Damian Necronamous said:


> That isn't going to happen...Caron ain't averaging 18ppg on a team with Arenas and Jamison.


I don't see why not. He put up 15.5 last year, where Kobe and Odom only combined to put up some three points less than Arenas and Jamison did. Hughes put up a career high by 3+ points last season, despite our acquisition of Jamison and without Arenas missing a third of the season with injuries (a big reason I originally thought his scoring jumped up to a career high 18ish the season before). There's a big benefit to being a perimeter guy in our system. I'm not necessarily saying he definitely will reach that 18 PPG mark, but I just don't know why he can't.

(Side note: in case it wasn't gotten across, my post was much less talking up Caron, much more talking down Hughes. If Caron comes in as a 15/6 guy, I won't be disappointed. If Hughes goes to Cleveland and is a 22/6/5 guy, I will be surprised)


----------



## arcade_rida (Jun 23, 2003)

THe funny thing about this thread is all these Wizards fans wouldnt be saying this if he was still here. Lets be relistic here is not an all-star type player but he can kill you on any night. I have seen him many times when the Raptors play them Hughes is the best player on the court. I say he could average around 20 points a game but won't unless LeBron plays point guard.


----------



## 3 Pointer (Jun 9, 2004)

Butler sucks. He misses layups.


----------



## MJG (Jun 29, 2003)

arcade_rida said:


> THe funny thing about this thread is all these Wizards fans wouldnt be saying this if he was still here.

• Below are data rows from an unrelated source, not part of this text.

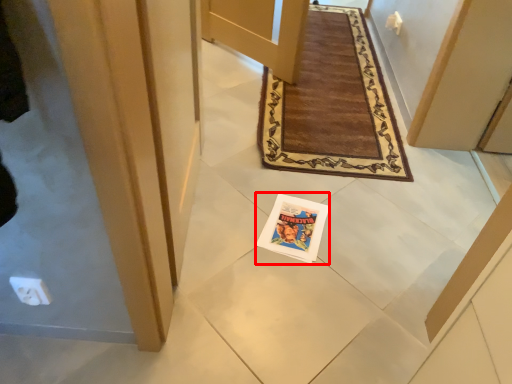 Question: From the image's perspective, where is magazine (annotated by the red box) located in relation to door in the image?

Choices:
 (A) below
 (B) above

Answer: (A) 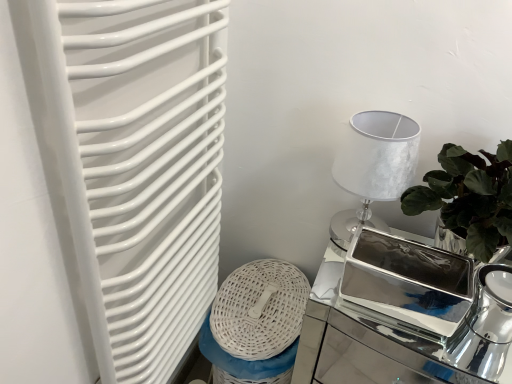 This screenshot has width=512, height=384. I want to click on white glossy radiator at left, so click(x=134, y=164).

What do you see at coordinates (485, 325) in the screenshot? The height and width of the screenshot is (384, 512). I see `polished silver tea pot at right` at bounding box center [485, 325].

Describe the element at coordinates (364, 334) in the screenshot. I see `polished silver tray at right` at that location.

Where is `white glossy radiator at left`? white glossy radiator at left is located at coordinates (134, 164).

Is silver metallic table lamp at upper right facing away from polished silver tray at right?

No, silver metallic table lamp at upper right is not facing away from polished silver tray at right.

The image size is (512, 384). I want to click on table lamp located above the polished silver tray at right (from a real-world perspective), so click(x=373, y=167).

Is polished silver tray at right inside silver metallic table lamp at upper right?

No, polished silver tray at right is located outside of silver metallic table lamp at upper right.

Which is nearer, (355, 172) or (358, 381)?

Positioned in front is point (355, 172).

Is polished silver tray at right smaller than white glossy radiator at left?

Incorrect, polished silver tray at right is not smaller in size than white glossy radiator at left.

Considering the relative sizes of polished silver tray at right and white glossy radiator at left in the image provided, is polished silver tray at right shorter than white glossy radiator at left?

Yes.

Choose the correct answer: Is polished silver tray at right inside white glossy radiator at left or outside it?

polished silver tray at right is not enclosed by white glossy radiator at left.

From a real-world perspective, is polished silver tray at right beneath white glossy radiator at left?

Yes, from a real-world perspective, polished silver tray at right is beneath white glossy radiator at left.

Between white glossy radiator at left and silver metallic table lamp at upper right, which one has larger size?

Bigger between the two is white glossy radiator at left.

In the image, is white glossy radiator at left positioned in front of or behind silver metallic table lamp at upper right?

Visually, white glossy radiator at left is located in front of silver metallic table lamp at upper right.

Between white glossy radiator at left and silver metallic table lamp at upper right, which one has larger width?

silver metallic table lamp at upper right is wider.

Which is in front, point (114, 211) or point (362, 147)?

Positioned in front is point (114, 211).

Looking at the image, does polished silver tray at right seem bigger or smaller compared to polished silver tea pot at right?

In the image, polished silver tray at right appears to be larger than polished silver tea pot at right.

From a real-world perspective, is polished silver tray at right over polished silver tea pot at right?

No, from a real-world perspective, polished silver tray at right is not on top of polished silver tea pot at right.

Between polished silver tray at right and polished silver tea pot at right, which one has larger width?

polished silver tray at right.

From the image's perspective, which object appears higher, polished silver tray at right or polished silver tea pot at right?

polished silver tea pot at right, from the image's perspective.

Considering the relative sizes of polished silver tea pot at right and silver metallic table lamp at upper right in the image provided, is polished silver tea pot at right taller than silver metallic table lamp at upper right?

No, polished silver tea pot at right is not taller than silver metallic table lamp at upper right.

Measure the distance from polished silver tea pot at right to silver metallic table lamp at upper right.

The distance of polished silver tea pot at right from silver metallic table lamp at upper right is 13.06 inches.

Does polished silver tea pot at right turn towards silver metallic table lamp at upper right?

No, polished silver tea pot at right does not turn towards silver metallic table lamp at upper right.

Does point (469, 338) lie behind point (380, 164)?

Yes.

Considering the relative sizes of white glossy radiator at left and polished silver tea pot at right in the image provided, is white glossy radiator at left taller than polished silver tea pot at right?

Yes.

Considering the relative positions of white glossy radiator at left and polished silver tea pot at right in the image provided, is white glossy radiator at left to the right of polished silver tea pot at right from the viewer's perspective?

No.

Is white glossy radiator at left not within polished silver tea pot at right?

Absolutely, white glossy radiator at left is external to polished silver tea pot at right.

Between white glossy radiator at left and polished silver tea pot at right, which one is positioned in front?

Positioned in front is white glossy radiator at left.

Which is in front, point (379, 121) or point (496, 307)?

Point (496, 307)

In terms of height, does silver metallic table lamp at upper right look taller or shorter compared to polished silver tea pot at right?

In the image, silver metallic table lamp at upper right appears to be taller than polished silver tea pot at right.

The width and height of the screenshot is (512, 384). I want to click on table lamp on the left of polished silver tea pot at right, so click(x=373, y=167).

Between silver metallic table lamp at upper right and polished silver tea pot at right, which one is positioned in front?

Positioned in front is polished silver tea pot at right.

Find the location of a particular element. table lamp behind the polished silver tray at right is located at coordinates (373, 167).

Image resolution: width=512 pixels, height=384 pixels. Identify the location of table located below the white glossy radiator at left (from the image's perspective). (364, 334).

Considering their positions, is white glossy radiator at left positioned further to silver metallic table lamp at upper right than polished silver tray at right?

white glossy radiator at left is further to silver metallic table lamp at upper right.

From the image, which object appears to be nearer to polished silver tea pot at right, silver metallic table lamp at upper right or polished silver tray at right?

The object closer to polished silver tea pot at right is silver metallic table lamp at upper right.

Looking at the image, which one is located further to polished silver tea pot at right, silver metallic table lamp at upper right or white glossy radiator at left?

white glossy radiator at left lies further to polished silver tea pot at right than the other object.

From the image, which object appears to be nearer to polished silver tray at right, silver metallic table lamp at upper right or white glossy radiator at left?

Among the two, silver metallic table lamp at upper right is located nearer to polished silver tray at right.

Based on their spatial positions, is polished silver tea pot at right or silver metallic table lamp at upper right closer to white glossy radiator at left?

silver metallic table lamp at upper right is closer to white glossy radiator at left.

From the image, which object appears to be farther from white glossy radiator at left, silver metallic table lamp at upper right or polished silver tea pot at right?

The object further to white glossy radiator at left is polished silver tea pot at right.

From the picture: Based on their spatial positions, is silver metallic table lamp at upper right or polished silver tea pot at right closer to polished silver tray at right?

The object closer to polished silver tray at right is silver metallic table lamp at upper right.

From the image, which object appears to be farther from polished silver tea pot at right, polished silver tray at right or silver metallic table lamp at upper right?

polished silver tray at right.

Locate an element on the screen. This screenshot has width=512, height=384. tea pot that lies between silver metallic table lamp at upper right and polished silver tray at right from top to bottom is located at coordinates (485, 325).

Locate an element on the screen. table lamp situated between white glossy radiator at left and polished silver tea pot at right from left to right is located at coordinates pos(373,167).

You are a GUI agent. You are given a task and a screenshot of the screen. Output one action in this format:
    pyautogui.click(x=<x>, y=<y>)
    Task: Click on the table located between white glossy radiator at left and polished silver tea pot at right in the left-right direction
    The width and height of the screenshot is (512, 384).
    Given the screenshot: What is the action you would take?
    (x=364, y=334)

The width and height of the screenshot is (512, 384). Identify the location of table lamp between white glossy radiator at left and polished silver tray at right. tap(373, 167). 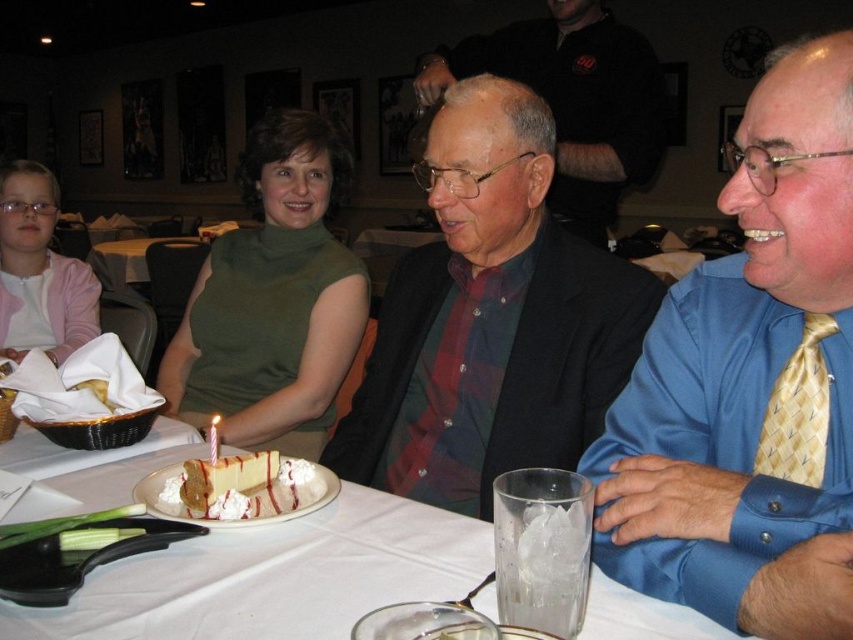 You are a photographer trying to capture a closeup of the white paper birthday candle at center. You need to ensure that the matte black jacket at center does not block the candle. Based on the scene description, can you determine if the candle will be visible in the photo?

The matte black jacket at center is bigger than the white paper birthday candle at center, so the candle might be partially or fully blocked by the jacket depending on their exact positions. However, since both are at the center, adjusting the camera angle slightly could help ensure the candle remains visible.

You are standing at the edge of the table in the restaurant scene. You see a point marked at coordinates [750,385]. Which object is this point located on?

The point at coordinates [750,385] is located on the blue satin shirt at center.

You are a photographer standing at the edge of the table. You want to take a photo of the pink fleece jacket at upper left and the person sitting next to them. How far apart are they?

The pink fleece jacket at upper left and the person sitting next to them are 6.64 feet apart.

 I can't speak for anyone else, but I've never much liked Hughes. I found him to be a great role player his first half-season here, and there was about a month long stretch from this year (mid-December until his January injury) where even I was beaming at him. Outside of those short periods though, he aggrivated me a lot more than he impressed me.

This isn't a new development, just coming out now that he's gone from the team. I rolled my eyes at his all-defensive award, noting he only got in because voters noticed he was leading the league in steals and not because he actually was that good a defender. When talking about his potential contract this summer, I put his value in terms of on-court production at no better than about $7.5 million per. I spent the preseason saying how much I hoped he would drop back to be no better than our fourth option, behind Arenas, Jamison, and Kwame.

I'm not saying Hughes was all lemons for me. He did a lot for the team's leap this year, to the point where I would've been annoyed if he had been left off the all-star team (assuming he wasn't injured). The past three seasons were spent being underpaid for his level of production. He hit some game winning shots, made some game winning stops. There were certainly a good many positive moments.

Like I said, I can't speak for other Wizards fans. All I know is that for me personally, I'm not the biggest fan of Hughes, and it's not something new.


----------



## X-Factor (Aug 24, 2004)

Best all-around? Larry Hughes hands down, although I do have concerns that last year might have been a one-time thing.


----------



## Shanghai Kid (Mar 7, 2003)

Amazingly, I was a big Hughes supporter until around March this year. I still liked the guy but I slowly began to sour on him. I had no idea he was going to leave, but I got so sick of him not passing it on the fastbreak and showing no trust in his teammates. Their were little signs all year that Arenas/Hughes in the backcourt wasn't going to work in the long run. Hughes was great in December-January, but it literally looked like him and Arenas were competing for shots after Larry came back from injury. Our gunning/gambling ways was predictable by years end and not that much fun to watch. 

Hughes has alot of positives and just as many negatives to his game. That's why I see him as replaceable. Maybe you can't replace his steals but you can definetly bring in higher percentage shooters with higher basketball IQs. Any time you lose a guy with horrible shot selection I think their replaceable. What I noticed is that he was the catalyist of the Wizards streetball style. I think he tries to do too much and thinks he's Kobe or Mcgrady sometimes. It will be interesting to see how he fits with Lebron.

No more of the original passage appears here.